In the even case: peep elements in both the heaps, let they be e1 and e2. In the solution I have given (e1+e2)/2 as my median, lets see how to attempt wikipedia cases.
Case 1: choose the smallest
simple return Math.min(e1,e2)
Case 2: always the largest one
simple return Math.max(e1,e2)
Case 3: randomly choose between the two
if random.randnextint(2) == 1 return e1 else e2
Hope this helps.
sivabasava, please let me know your professional opinion of the following SQLITE MEDIAN function. Thank you Cameron91
{{
CREATE TABLE BULBLIFE(HOURS INT)
INSERT INTO BULBLIFE VALUES(4)
INSERT INTO BULBLIFE VALUES(4)
INSERT INTO BULBLIFE VALUES(4)
INSERT INTO BULBLIFE VALUES(4)
INSERT INTO BULBLIFE VALUES(6)
INSERT INTO BULBLIFE VALUES(6)
INSERT INTO BULBLIFE VALUES(6)
INSERT INTO BULBLIFE VALUES(6)
Following is a SQLITE MEDIAN function solution credited to David Rozenshtein, Anatoly Abramovich, and Eugene Birger
SELECT x.hours median
FROM BULBLIFE x, BULBLIFE y
GROUP BY x.HOURS
HAVING
SUM(CASE WHEN y.HOURS <= x.HOURS
THEN 1 ELSE 0 END) >= (COUNT(*) + 1)/2 AND
SUM(CASE WHEN y.HOURS >= x.HOURS
THEN 1 ELSE 0 END) >=(COUNT(*) + 1)/2 + 1
SQLITE returns MEAN 4
}}
sivabasava, To handle data which is dynamically added at runtime. I modified the algorithm of the esteemed investment banking firm Goldman Sachs engineers --David Rozenshtein, Anatoly Abramovich , Eugene Birger in the following way
CREATE INDEX IDX_HOURS ON BULBLIFE(HOURS ASC)
Each time I insert data, INSERT INTO BULBLIFE VALUES(5 or 7). the SQLITE INDEX data structure gets modified
As a result when the Goldman Sachs' engineers' SQL statement is applied after each insert statement., the new median is accurately determined and changes if required. Please let me know if my modification is correct. Thank you Cameron Chang.
Hold on.
I guess the above code fails if there are odd distinct elements.
Example consider: x = { 1,2,3}
cond1: sum( y.hours<=x.hours) >= (count(*)+1)/2
cond2: sum( y.hours>=x.hours) >= (count(*)+1)/2+1
for element 1:
1 >= 2 -- false -no need to consider the other condition
for 2:
cond1: 2>= 2 true
cond2: 2 >= 3 -- false
for 3:
cond1: 3 >=2 true
cond2: 1>= 3 false
so, the median function fails.
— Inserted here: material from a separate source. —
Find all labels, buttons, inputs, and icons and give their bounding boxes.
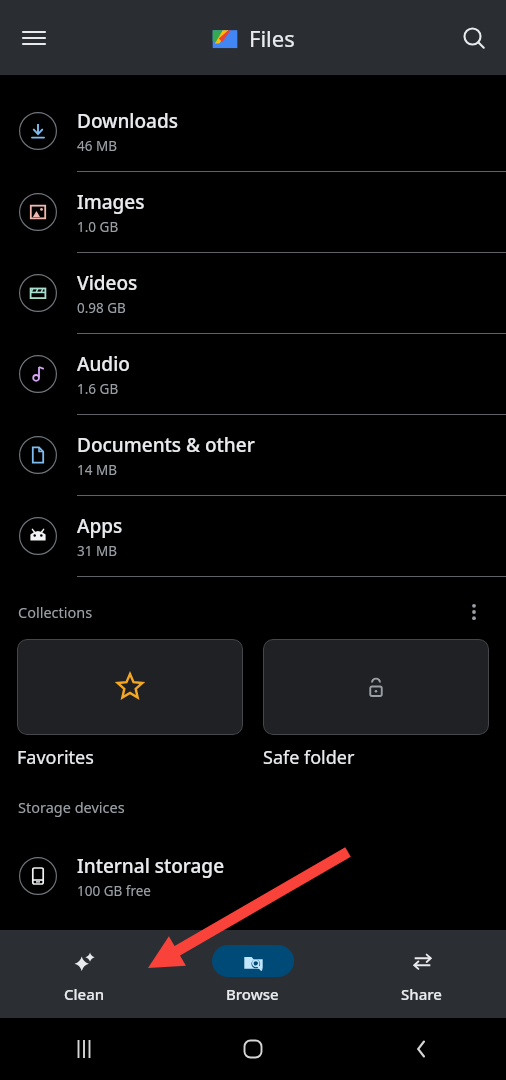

Let me know if i misunderstood.
sivabasava. I get the resut median = 2 for odd number of elements {1,2,3} if I run the following SQLITE statements:
CREATE TABLE BULBLIFE (HOURS INT);
CREATE INDEX IDX_HOURS ON BULBLIFE(HOURS ASC)
INSERT INTO BULBLIFE VALUES(1)
INSERT INTO BULBLFE VALUES(2)
INSERT INTO BULBLIFE VALUES(3)
SELECT X.HOURS median
FROM BULBLIFE X,BULBLIFE Y
GROUP BY X.HOURS
HAVING
SUM(CASE WHEN Y.HOURS <= X.HOURS
THEN 1 ELSE 0 END) >= (COUNT(*) + 1) / 2 AND
SUM(CASE WHEN Y.HOURS >= X.HOURS
THEN 1 ELSE 0 END) >=(COUNT(*)/2) + 1
sibabasava, please run the above sql statements and please let me know what you get. Thank you. Cameron.
Mean: keep track of sum and number of elements.
and print sum/no_of_element.
Median: Use linkedlist to store the items in sorted fashion.
keep track of number of elements stored in linked list
Whenever a new item comes, add it into list.
based on the count of elements find the median.
Any better idea is welcome...
Hope you know how to find mean ( sum of elements till now / number of elements ).
- sivabasava October 05, 2012For finding median:
Have two heaps :
one min heap and one max heap and keep their sizes ( number of element in its heap)
To find median:
1. if both heaps are of equal size peep top element from both the heaps, sum them and divide the sum by 2 and return.
2. else return the top element of the heap having max elements.
Insertion of x:
1 if x is less than median insert it into max heap else insert into min heap.
2. if heap size differ by > 1 adjust them ( pop from largest heap and insert into small heap).